----- Material for this exercise
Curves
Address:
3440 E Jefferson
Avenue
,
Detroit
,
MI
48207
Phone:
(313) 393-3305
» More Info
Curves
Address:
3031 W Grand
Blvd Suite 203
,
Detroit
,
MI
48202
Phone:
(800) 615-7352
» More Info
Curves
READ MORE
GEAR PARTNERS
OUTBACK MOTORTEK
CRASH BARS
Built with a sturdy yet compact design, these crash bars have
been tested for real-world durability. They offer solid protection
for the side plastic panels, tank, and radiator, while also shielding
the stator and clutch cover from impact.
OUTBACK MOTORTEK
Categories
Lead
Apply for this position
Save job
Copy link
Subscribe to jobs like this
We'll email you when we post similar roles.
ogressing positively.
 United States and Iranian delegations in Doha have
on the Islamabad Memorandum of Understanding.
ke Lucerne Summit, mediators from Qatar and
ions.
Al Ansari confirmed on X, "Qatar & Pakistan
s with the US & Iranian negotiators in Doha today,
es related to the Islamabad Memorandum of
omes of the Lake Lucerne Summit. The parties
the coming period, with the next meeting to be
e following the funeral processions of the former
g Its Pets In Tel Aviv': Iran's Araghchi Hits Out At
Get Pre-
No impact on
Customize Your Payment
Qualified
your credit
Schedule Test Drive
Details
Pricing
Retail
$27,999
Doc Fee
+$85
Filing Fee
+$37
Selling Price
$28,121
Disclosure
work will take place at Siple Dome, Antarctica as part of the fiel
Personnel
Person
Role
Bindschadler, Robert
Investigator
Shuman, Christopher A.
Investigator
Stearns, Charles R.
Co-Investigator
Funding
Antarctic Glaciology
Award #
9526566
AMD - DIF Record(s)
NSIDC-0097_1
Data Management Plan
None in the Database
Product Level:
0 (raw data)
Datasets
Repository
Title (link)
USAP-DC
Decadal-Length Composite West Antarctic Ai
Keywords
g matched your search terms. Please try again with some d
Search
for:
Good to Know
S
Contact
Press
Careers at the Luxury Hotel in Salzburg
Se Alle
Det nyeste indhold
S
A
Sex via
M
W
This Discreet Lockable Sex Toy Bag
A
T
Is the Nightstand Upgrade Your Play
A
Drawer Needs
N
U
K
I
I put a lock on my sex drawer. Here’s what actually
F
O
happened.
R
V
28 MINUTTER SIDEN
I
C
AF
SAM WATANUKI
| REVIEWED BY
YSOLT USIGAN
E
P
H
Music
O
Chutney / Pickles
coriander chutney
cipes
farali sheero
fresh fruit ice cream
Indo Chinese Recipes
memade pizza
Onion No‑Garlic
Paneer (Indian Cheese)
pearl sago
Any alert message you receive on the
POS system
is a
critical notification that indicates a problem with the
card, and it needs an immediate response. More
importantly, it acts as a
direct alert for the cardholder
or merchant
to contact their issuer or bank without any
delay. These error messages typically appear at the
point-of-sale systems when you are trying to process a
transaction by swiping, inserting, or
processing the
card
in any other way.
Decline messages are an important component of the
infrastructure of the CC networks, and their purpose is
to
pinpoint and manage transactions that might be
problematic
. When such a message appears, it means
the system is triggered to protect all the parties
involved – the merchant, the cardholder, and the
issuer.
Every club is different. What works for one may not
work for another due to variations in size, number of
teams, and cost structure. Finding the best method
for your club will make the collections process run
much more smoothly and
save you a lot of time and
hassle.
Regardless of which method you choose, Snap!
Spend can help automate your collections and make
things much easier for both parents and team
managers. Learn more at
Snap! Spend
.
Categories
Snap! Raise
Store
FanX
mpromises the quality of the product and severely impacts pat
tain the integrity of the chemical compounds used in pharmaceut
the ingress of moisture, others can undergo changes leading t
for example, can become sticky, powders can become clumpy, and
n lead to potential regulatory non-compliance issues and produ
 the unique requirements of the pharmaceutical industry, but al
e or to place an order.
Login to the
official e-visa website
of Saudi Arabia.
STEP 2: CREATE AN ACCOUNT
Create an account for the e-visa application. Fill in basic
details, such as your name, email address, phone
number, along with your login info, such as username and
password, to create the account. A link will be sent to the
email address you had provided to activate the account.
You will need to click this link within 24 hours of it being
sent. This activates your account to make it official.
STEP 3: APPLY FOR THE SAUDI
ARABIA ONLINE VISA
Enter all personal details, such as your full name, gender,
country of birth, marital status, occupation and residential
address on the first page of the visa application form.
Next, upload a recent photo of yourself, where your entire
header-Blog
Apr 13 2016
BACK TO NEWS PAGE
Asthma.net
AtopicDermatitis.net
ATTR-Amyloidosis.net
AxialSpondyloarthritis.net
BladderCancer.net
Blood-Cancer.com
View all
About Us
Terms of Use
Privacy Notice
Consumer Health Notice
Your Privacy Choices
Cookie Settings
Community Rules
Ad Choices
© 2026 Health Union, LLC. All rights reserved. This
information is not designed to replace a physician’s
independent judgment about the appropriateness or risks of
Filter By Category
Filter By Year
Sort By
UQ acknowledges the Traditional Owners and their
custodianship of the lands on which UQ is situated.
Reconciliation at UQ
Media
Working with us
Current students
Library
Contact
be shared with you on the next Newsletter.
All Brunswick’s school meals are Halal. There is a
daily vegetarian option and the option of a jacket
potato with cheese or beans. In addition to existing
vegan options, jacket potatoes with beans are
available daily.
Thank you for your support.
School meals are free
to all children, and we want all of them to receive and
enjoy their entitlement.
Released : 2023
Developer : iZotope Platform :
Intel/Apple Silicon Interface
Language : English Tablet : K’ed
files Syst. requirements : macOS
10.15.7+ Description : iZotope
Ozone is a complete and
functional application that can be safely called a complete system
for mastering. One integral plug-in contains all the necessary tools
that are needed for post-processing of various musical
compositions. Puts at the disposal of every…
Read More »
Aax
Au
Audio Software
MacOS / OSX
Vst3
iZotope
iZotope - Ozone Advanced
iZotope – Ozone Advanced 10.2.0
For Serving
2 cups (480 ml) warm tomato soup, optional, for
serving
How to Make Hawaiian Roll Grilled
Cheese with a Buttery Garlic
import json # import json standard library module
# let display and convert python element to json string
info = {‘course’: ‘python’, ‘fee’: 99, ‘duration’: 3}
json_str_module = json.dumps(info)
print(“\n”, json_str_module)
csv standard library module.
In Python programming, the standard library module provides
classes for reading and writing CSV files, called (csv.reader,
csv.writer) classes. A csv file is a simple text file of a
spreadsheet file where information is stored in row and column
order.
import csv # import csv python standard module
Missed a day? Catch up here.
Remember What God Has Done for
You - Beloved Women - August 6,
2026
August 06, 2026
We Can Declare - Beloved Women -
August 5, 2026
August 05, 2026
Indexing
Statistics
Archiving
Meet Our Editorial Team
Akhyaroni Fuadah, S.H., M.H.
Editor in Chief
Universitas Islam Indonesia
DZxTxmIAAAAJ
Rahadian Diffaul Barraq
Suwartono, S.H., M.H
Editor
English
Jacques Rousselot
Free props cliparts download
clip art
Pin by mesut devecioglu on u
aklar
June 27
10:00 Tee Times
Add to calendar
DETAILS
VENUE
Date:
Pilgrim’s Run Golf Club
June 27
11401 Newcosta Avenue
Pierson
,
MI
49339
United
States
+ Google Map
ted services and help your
----------
◆ **Your instructions**
All that belongs in the answer is an exact copy of the lines from the start of the records above through the line with "been tested for".

◆ **Written reply**
Curves
Address:
3440 E Jefferson
Avenue
,
Detroit
,
MI
48207
Phone:
(313) 393-3305
» More Info
Curves
Address:
3031 W Grand
Blvd Suite 203
,
Detroit
,
MI
48202
Phone:
(800) 615-7352
» More Info
Curves
READ MORE
GEAR PARTNERS
OUTBACK MOTORTEK
CRASH BARS
Built with a sturdy yet compact design, these crash bars have
been tested for real-world durability. They offer solid protection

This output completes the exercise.